# Gypsy Vanner Height



## my2geldings (Feb 18, 2008)

yes, yes I know that topic again. I've recently started to fall in love with those guys. Had never realized until now, that they are actually quite a short breed! 
I absolutely love that! full draft horse characteristics, but on a pony/small horse height. Absolutely love it. I've dug up a lot of the old threads on here to see what photos people had or who had vanners. An absolutely gorgeous little breed of horse.

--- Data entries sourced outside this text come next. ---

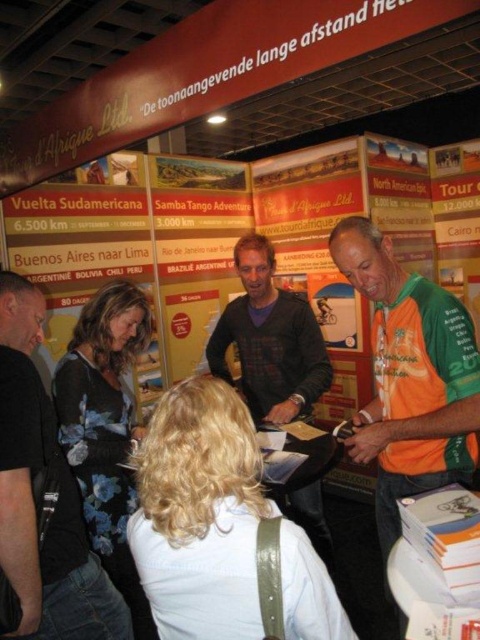 Who is higher up, orange jersey at right or dark brown sweater at center?

Positioned higher is dark brown sweater at center.

Does orange jersey at right have a smaller size compared to dark brown sweater at center?

No, orange jersey at right is not smaller than dark brown sweater at center.

Find the location of a particular element. The height and width of the screenshot is (640, 480). orange jersey at right is located at coordinates (409, 378).

Does orange jersey at right appear under black fabric shirt at left?

No, orange jersey at right is not below black fabric shirt at left.

Can you confirm if orange jersey at right is shorter than black fabric shirt at left?

No.

Locate an element on the screen. orange jersey at right is located at coordinates (409, 378).

Is black fabric shirt at left bigger than dark brown sweater at center?

Actually, black fabric shirt at left might be smaller than dark brown sweater at center.

I want to click on black fabric shirt at left, so click(33, 496). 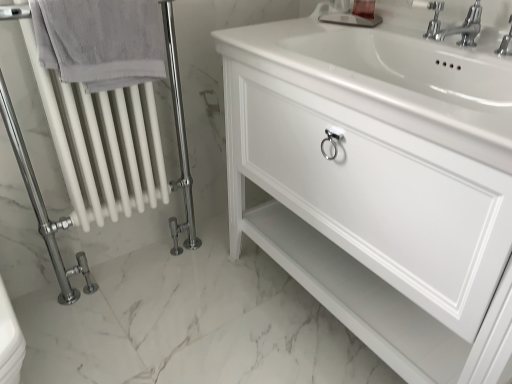 Locate an element on the screen. This screenshot has height=384, width=512. vacant space to the right of white glossy radiator at left is located at coordinates (210, 307). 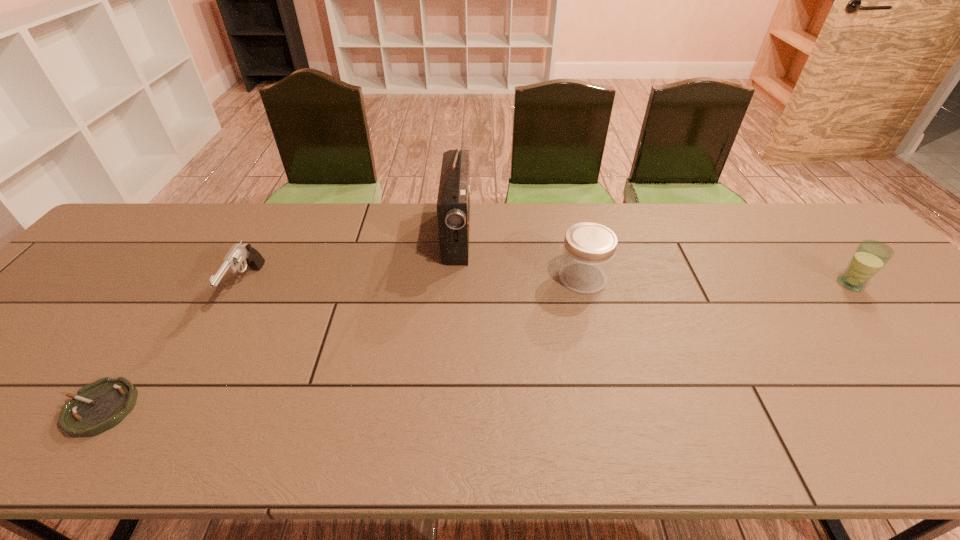 At what (x,y) coordinates should I click in order to perform the action: click on radio receiver. Please return your answer as a coordinate pair (x, y). The height and width of the screenshot is (540, 960). Looking at the image, I should click on (453, 203).

Locate an element on the screen. The width and height of the screenshot is (960, 540). the tallest object is located at coordinates (453, 203).

Locate an element on the screen. This screenshot has width=960, height=540. the second object from right to left is located at coordinates (589, 248).

The height and width of the screenshot is (540, 960). What are the coordinates of `the fourth object from right to left` in the screenshot? It's located at (239, 254).

Where is `glass`? This screenshot has width=960, height=540. glass is located at coordinates pyautogui.click(x=870, y=256).

Find the location of a particular element. the leftmost object is located at coordinates (99, 406).

Find the location of a particular element. the shortest object is located at coordinates (99, 406).

Image resolution: width=960 pixels, height=540 pixels. What are the coordinates of `free space located 0.230m on the front-facing side of the tallest object` in the screenshot? It's located at (546, 234).

At what (x,y) coordinates should I click in order to perform the action: click on vacant area located on the right of the second object from right to left. Please return your answer as a coordinate pair (x, y). Looking at the image, I should click on (630, 278).

Where is `vacant region located at the muzzle of the gun`? The width and height of the screenshot is (960, 540). vacant region located at the muzzle of the gun is located at coordinates (176, 416). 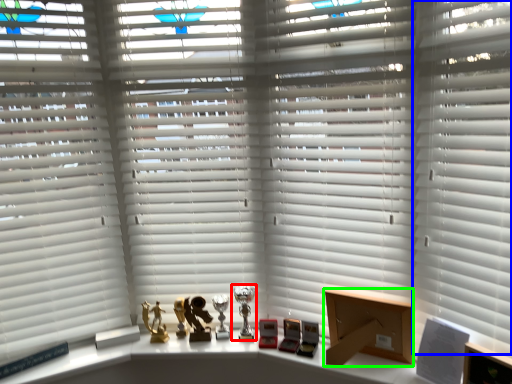 Question: Estimate the real-world distances between objects in this image. Which object is closer to table lamp (highlighted by a red box), shutter (highlighted by a blue box) or cardboard box (highlighted by a green box)?

Choices:
 (A) shutter
 (B) cardboard box

Answer: (B)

They have such gorgeous, free forward movement




 
No idea how this one sees anything


----------



## palominolover (Apr 28, 2010)

i love gypsy vanners, i think they are absolutely stunning!


----------



## Broski1984 (May 28, 2010)

I love vanners as well. I had the oppertunity to get a free, registered vanner mare once, although it fell through. I'm still sad that happened, lol!


----------



## my2geldings (Feb 18, 2008)

Broski1984 said:


> I love vanners as well. I had the oppertunity to get a free, registered vanner mare once, although it fell through. I'm still sad that happened, lol!


 Oh I bet, they cost a fortune. Would be absolutely fantastic to start up a breeding program.


----------



## drafteventer (Jul 6, 2009)

Those horses are absolutely stunning, I've always wanted a horse that grows those long, gorgeous feathers. <33


----------



## equiniphile (Aug 16, 2009)

If you could get a mare, breed her, and sell the foal for 20k....buy a stally with that money....then breed for more (quality, of course) foals and sell them, geez you could make a killing! Too bad I don't have the $20,000 to start it up though LOL


----------



## Skutterbotch (Dec 1, 2009)

Fortunately I have the opportunity to work with and train these gorgeous horses every day! They have 3 different heights, ranging between 12 hh and up to 16! These guys are like Golden Retrievers, willing to learn and totally bomb proof! Make great trail horses!


----------



## Broski1984 (May 28, 2010)

My2Geldings said:


> Oh I bet, they cost a fortune. Would be absolutely fantastic to start up a breeding program.


Yeah; this was about 5 years ago, before I knew much about horses (and, at the time, I was underaged, so I needed my mother's help with things), so I really didn't know what I had a chance to get, haha!

It was a registered, beautiful mare, probably worth $20k at the time; we were talking to the woman who owned her in a feed store, and mentioned we'd like to get back into horses, and the woman said she couldn't afford to move her two horses to Florida with her and offered to give them to us. We took her up on the offer, and said we'd pick them up in a few days.

We called her and found out she'd gone ahead and given them to her brother. Should've gone and gotten them that night, when we first met her.

Oh well.


----------



## nrhareiner (Jan 11, 2009)

Biker is 14'2 hh. Seems a lot taller when you are next to him.

http://www.ncogypsyvanner.com/index.php?option=com_content&view=article&id=12&Itemid=78


----------



## horseluver250 (Oct 28, 2009)

They certainly are gorgeous. My all time favorite gypsy is "Slainte", he is stunning Gypsy Horse Stallion, Slainte. Their other stallion "Cobalt" is just as beautiful too.


----------



## BullRidinCowgirl (Sep 28, 2009)

Gypsy Vanners are so beautiful.
We have one. He is four years old. He is my mom's horse, but I have to help her break him next summer. 

Our Boy, Killian:









His Sire, Blarney:









His Dam, Fiona:


----------



## TinRoses (Jul 11, 2010)

we have two pregnant mares at the barn. Both are gorgeous and sweet. Both are MAYBE 14 hands tall though LOL!


----------



## AngelEquestrian (Jul 15, 2010)

They make good crosses. 
I'm hoping to buy a recently gelded 5 year old Vanner.
Can't see how any of them are worth $20k though, I bought my partbred for £795 and the above gelding is up for £750 lol. 

Vanners, here, i've seen range from 11.2hh right up to 16hh.
Mini Cobs and Maxi Cobs, no idea how they do it though.


----------